In her essay titled “Foucault and the Paradox of Bodily Inscriptions,” Judith Butler asks ‘what is it that circumscribes this site [Foucault] called “the body”?’ For her, Foucault’s emphasis on the body as a culturally constructed site, ‘where regimes of discourse and power inscribe themselves,’ blinds the writer from his own admission of ‘a materiality to the body prior to its signification and form.’ This ‘uncritically accepted’ distinction between a ‘pre’ and ‘post’ inscription body ‘ends up undermining the central point that his argument concerning the constructed status of bodies was supposed to prove.’

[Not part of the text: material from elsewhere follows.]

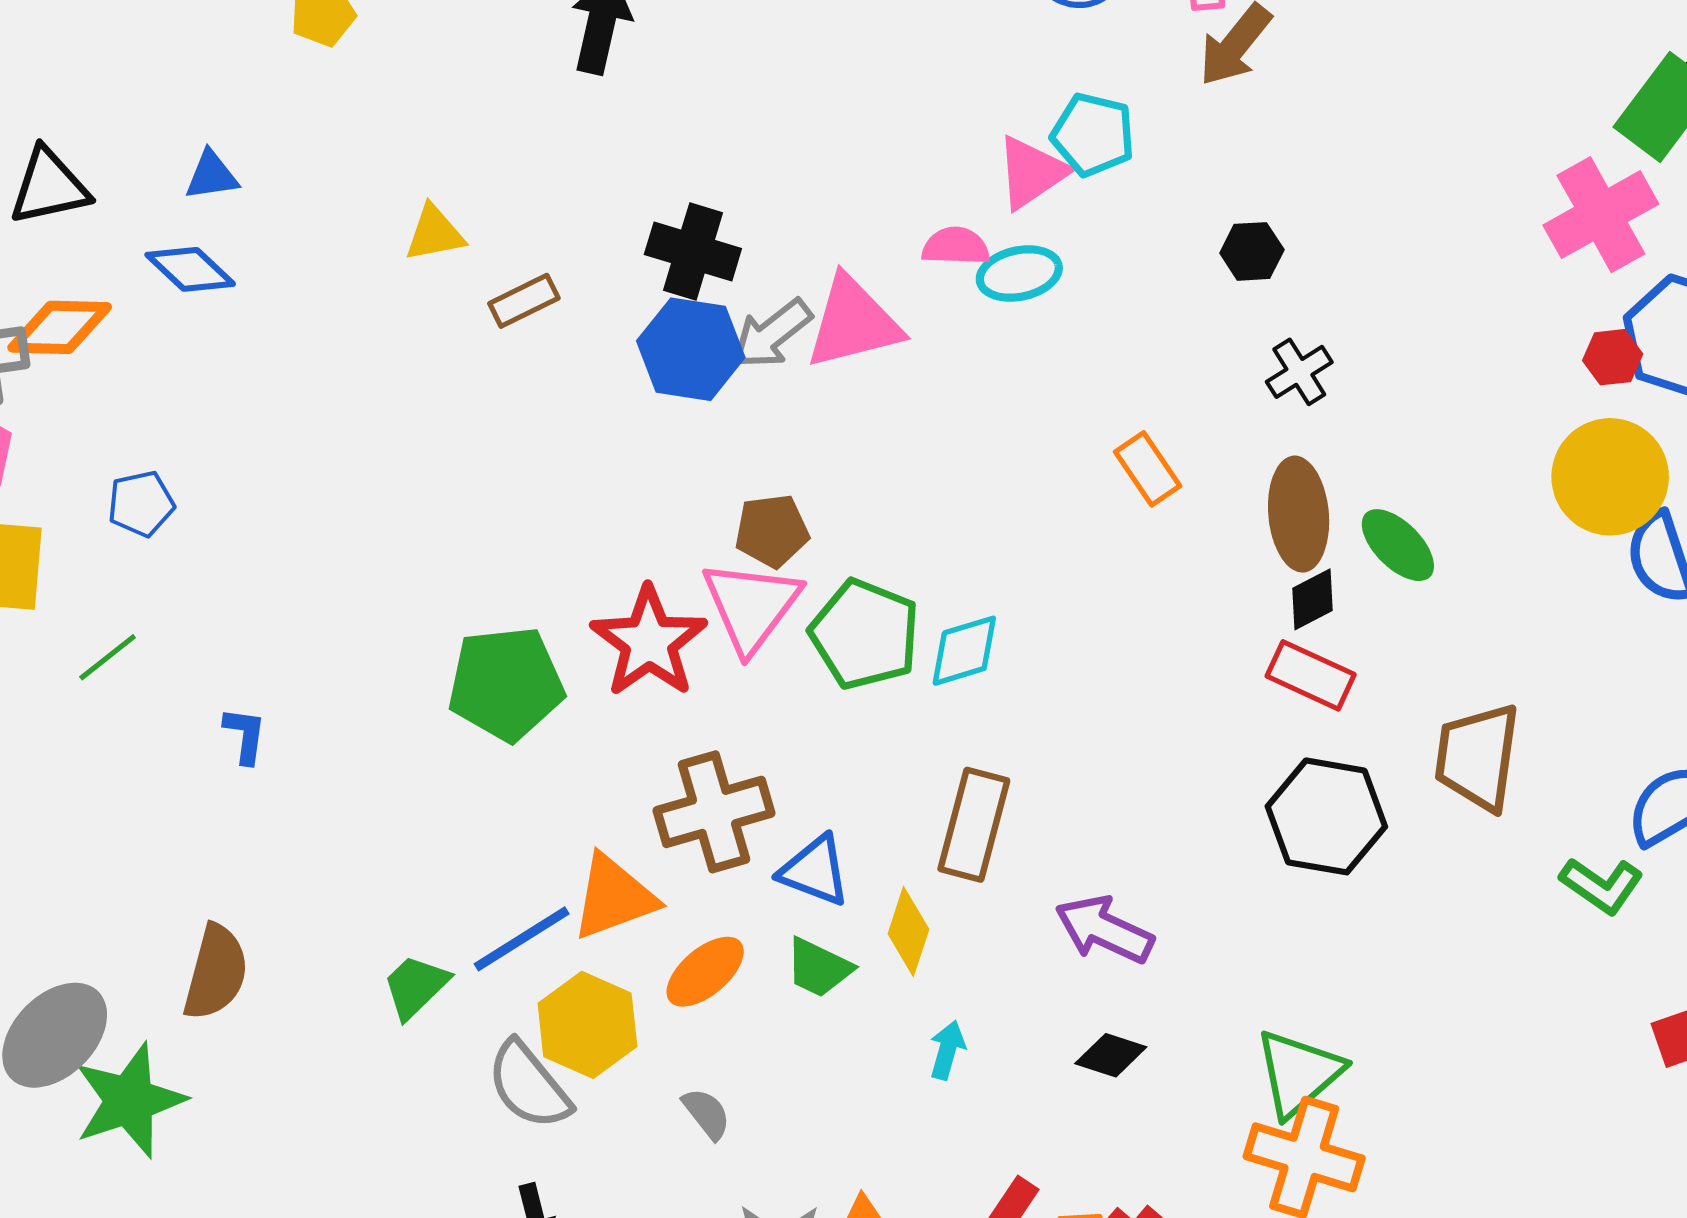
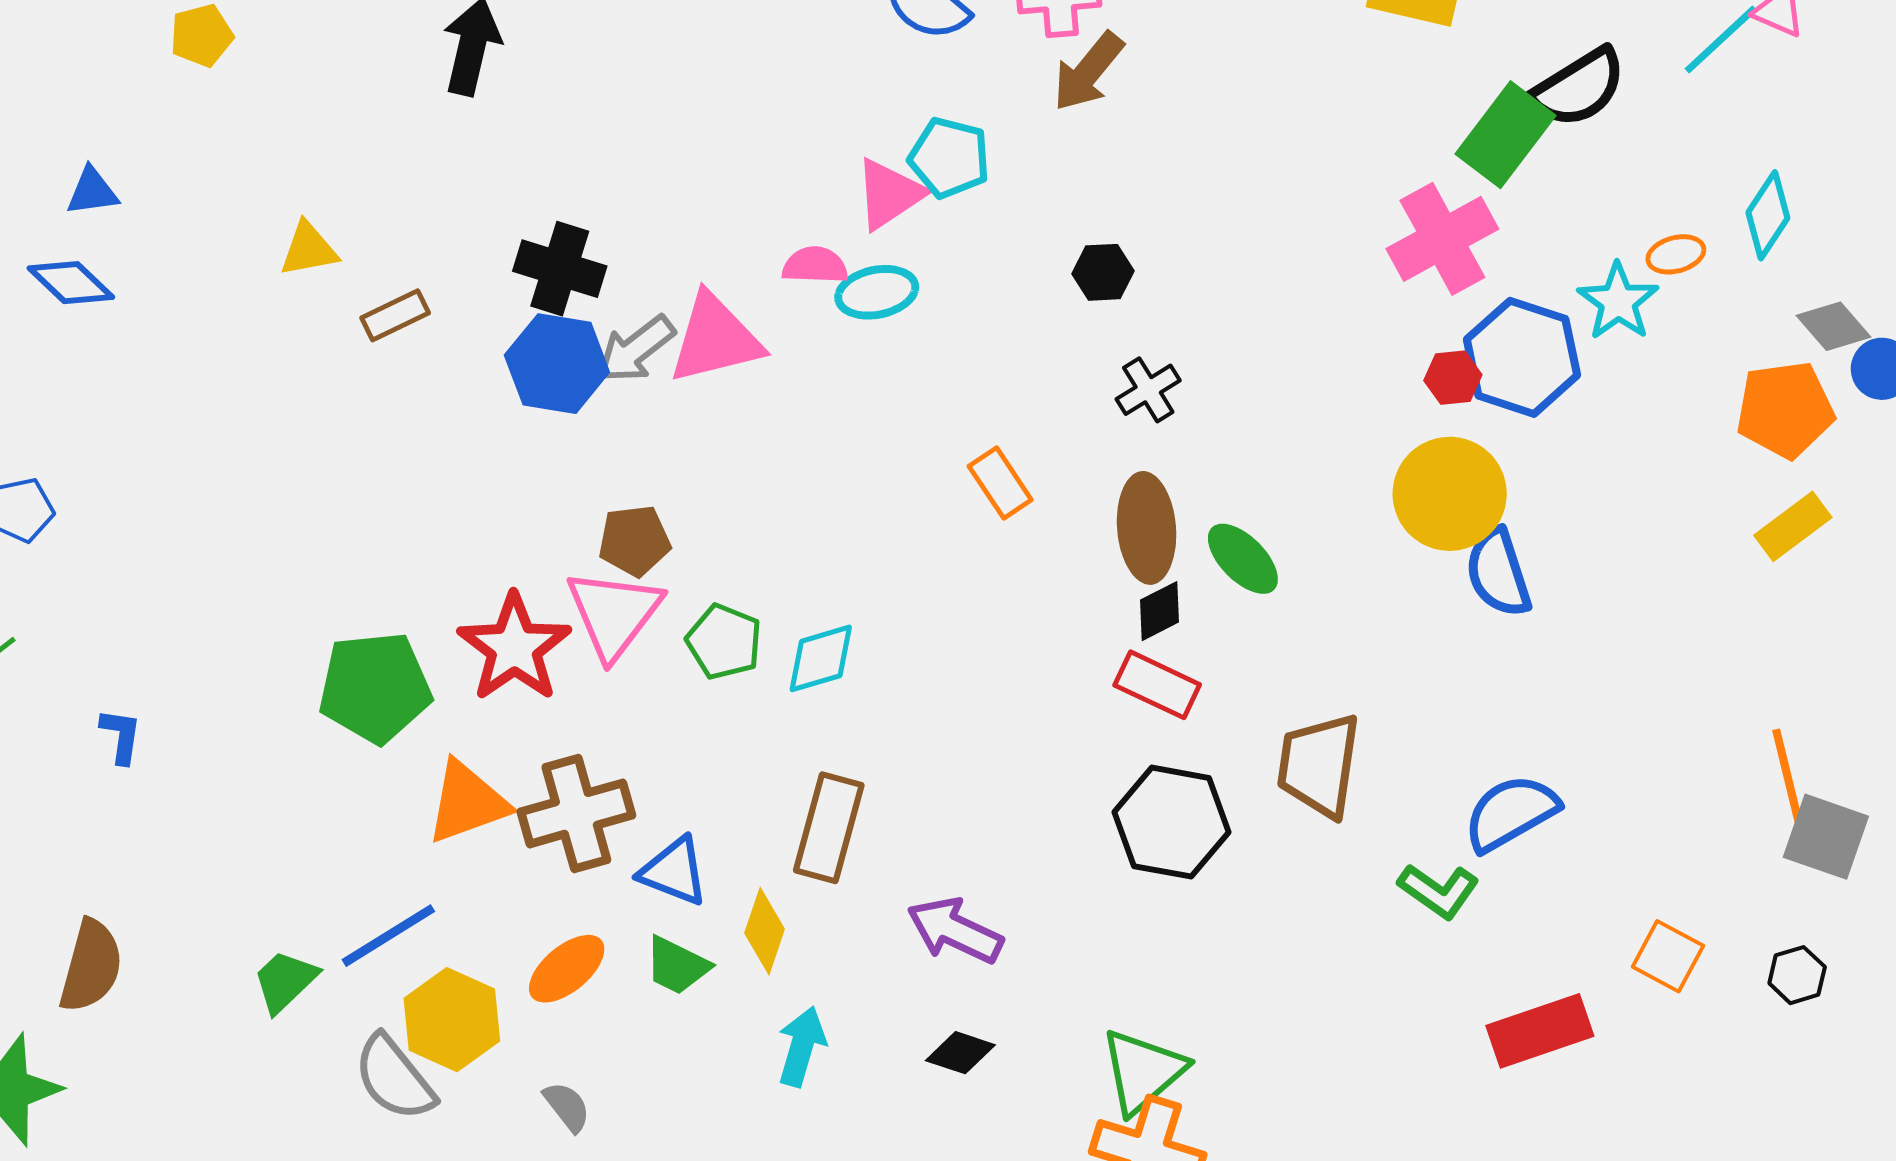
green pentagon: (865, 634) -> (724, 642), size x0.7
orange triangle: (614, 897) -> (467, 802), moved
cyan arrow: (947, 1050) -> (802, 1046), size x1.4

In this paper, I extend Butler’s questioning of the body to the context of performance and the relationship between performer, community and tradition. I develop an analysis of these terms through a 2013 production of Woyzeck by the Osaka based Performance Troupe Taihen. In the group’s own words, ‘Taihen is an innovative physical theatre company of physically disabled people, founded in 1983.’ Taihen’s production of Woyzeck was performed without text in their downtown Osaka venue, Metamorphosis-Hall. How and by whom is tradition inscribed in the body in performance? How are the performers’ bodies constructed on stage? To what extent does, Woyzeck as a canonical western play, with its own genealogy, inscribe itself in the bodies of the performers and the community of spectators?